• The Barbed-Wire University by Midge Gillies

    This is a fascinating book by the daughter of a POW. It’s a hefty hardback at 500 pages, but written in an easy human style and very informative. The Notes and Bibliography at the back indicate the huge amount of research that Ms. Gillies undertook, and this shows in the broad extent of material she covers. She speaks of interviews with many of the contributors to her research. Some of those must have been harrowing for both parties, and I am grateful to the men involved that they felt able to talk to her about this time of their lives.

    The narrative follows the progression of POW life – capture, arrival, daily life, getting home and the aftermath. I liked the separate sections for those in the European and Far Eastern camps, as their treatment and communications with home were so different.

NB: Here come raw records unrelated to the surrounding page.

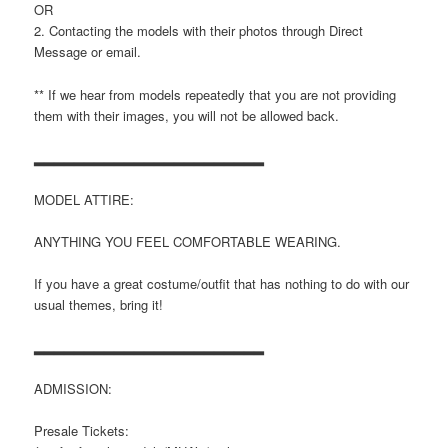
OR
2. Contacting the models with their photos through Direct
Message or email.
** If we hear from models repeatedly that you are not providing
them with their images, you will not be allowed back.
▂▂▂▂▂▂▂▂▂▂▂▂▂▂▂▂▂▂▂▂▂▂▂
MODEL ATTIRE:
ANYTHING YOU FEEL COMFORTABLE WEARING.
If you have a great costume/outfit that has nothing to do with our
usual themes, bring it!
▂▂▂▂▂▂▂▂▂▂▂▂▂▂▂▂▂▂▂▂▂▂▂
ADMISSION:
Presale Tickets: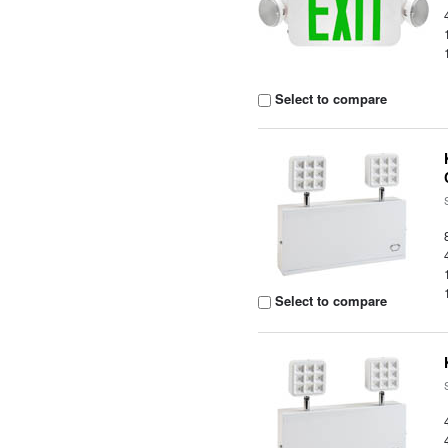
Select to compare
Select to compare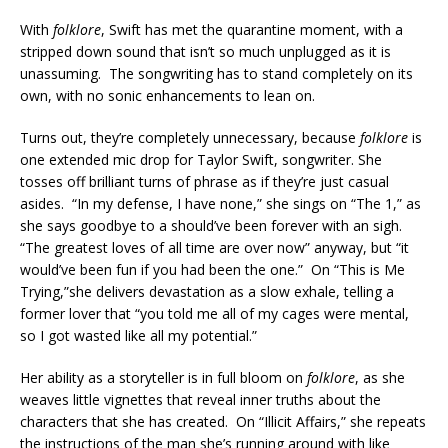
With
folklore
, Swift has met the quarantine moment, with a
stripped down sound that isn’t so much unplugged as it is
unassuming. The songwriting has to stand completely on its
own, with no sonic enhancements to lean on.
Turns out, they’re completely unnecessary, because
folklore
is
one extended mic drop for Taylor Swift, songwriter. She
tosses off brilliant turns of phrase as if they’re just casual
asides. “In my defense, I have none,” she sings on “The 1,” as
she says goodbye to a should’ve been forever with an sigh.
“The greatest loves of all time are over now” anyway, but “it
would’ve been fun if you had been the one.” On “This is Me
Trying,”she delivers devastation as a slow exhale, telling a
former lover that “you told me all of my cages were mental,
so I got wasted like all my potential.”
Her ability as a storyteller is in full bloom on
folklore
, as she
weaves little vignettes that reveal inner truths about the
characters that she has created. On “Illicit Affairs,” she repeats
the instructions of the man she’s running around with like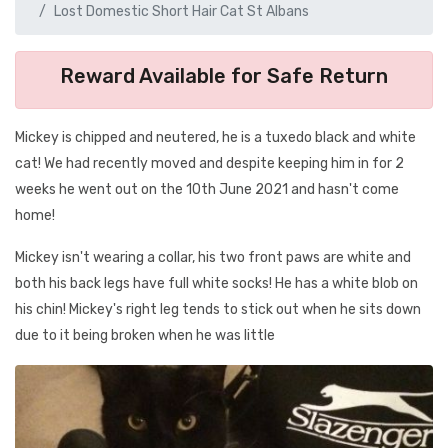
Lost Domestic Short Hair Cat St Albans
Reward Available for Safe Return
Mickey is chipped and neutered, he is a tuxedo black and white
cat! We had recently moved and despite keeping him in for 2
weeks he went out on the 10th June 2021 and hasn't come
home!
Mickey isn't wearing a collar, his two front paws are white and
both his back legs have full white socks! He has a white blob on
his chin! Mickey's right leg tends to stick out when he sits down
due to it being broken when he was little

    I was astounded by the variety of activity undertaken in the ‘Universities’, and the depth of study available. In a large camp there were experts in many fields, from Hindi and Urdu to German, music to engineering, book binding to Braille, literature, art, and philosophy. Ms Gillies gives detailed stories of the setting up of the classes in different places, the support from Universities in the UK, and the tireless work undertaken by those who designed the courses, set the tests, invigilated the exams and marked the papers.

    Click here to buy from Amazon

    Many of us knew about the The Red Cross ‘Business as Usual’ processing of twenty million food parcels over five years, plus next-of-kin parcels, which peaked at 1,300 per day, all during the bombing of London. However, I learned that they sent thousands of packs of flower and vegetable seeds to support gardening and allotment societies in POW Camps in Europe. In addition their Educational Books Section, led by the redoubtable Miss Ethel Hardman, pleaded for, acquired and sent thousands of educational and academic books and liaised with Universities for reading lists, schemes of work, exam scripts, revision notes, markers and moderators, so that 17,000 men could sit 11,000 exams with a 78.5% pass rate.

    I was impressed by the practical nature of much of the study, particularly in the Far East where prisoners set up a ‘factory’ using rubber to repair and make shoes, to cover books, dress wounds, repair beds, make false teeth and repair spectacle frames. All this in between the 'work parties' they had to undertake for their captors.

    There is a whole section on uses for the string from Red Cross Parcels, and enough material for another on ‘1001 uses for a tin can’.

    Some parts of the book were very moving, and as arrsers would say, my house became dusty a few times whilst reading. But this is an excellent and informative book, and contains a rather long ‘further reading list’ for me. I also learned a lot about the industriousness, adaptability and resourcefulness of the human race, and feel that the modern generation could learn a lot from reading this, whether management (all those boxes? overseas? when the trains aren’t running?), doing without necessities (I MUST have a PS3/Wii) or education (I couldn’t learn ‘coz – insert excuse here).

    I enjoyed the final section ‘aftermath’ about what happened when the POWs came home, and how they used what they had learned. The book leaves me with a sense of admiration for these men, and for their achievements in their later lives. Not just those who became famous as MPs, Actors, Naturalists, Academics, Cartoonists, Engineers or Archaeologists, but the Hull fisherman who learned to read and write, so he could go home ‘a credit’ to his fiancee.

    My one regret is that there is nothing about the lives of the women imprisoned in the Far East. I can’t imagine it’s because they didn’t record their daily lives, and hope it’s because Ms Gillies is working on another book on that subject.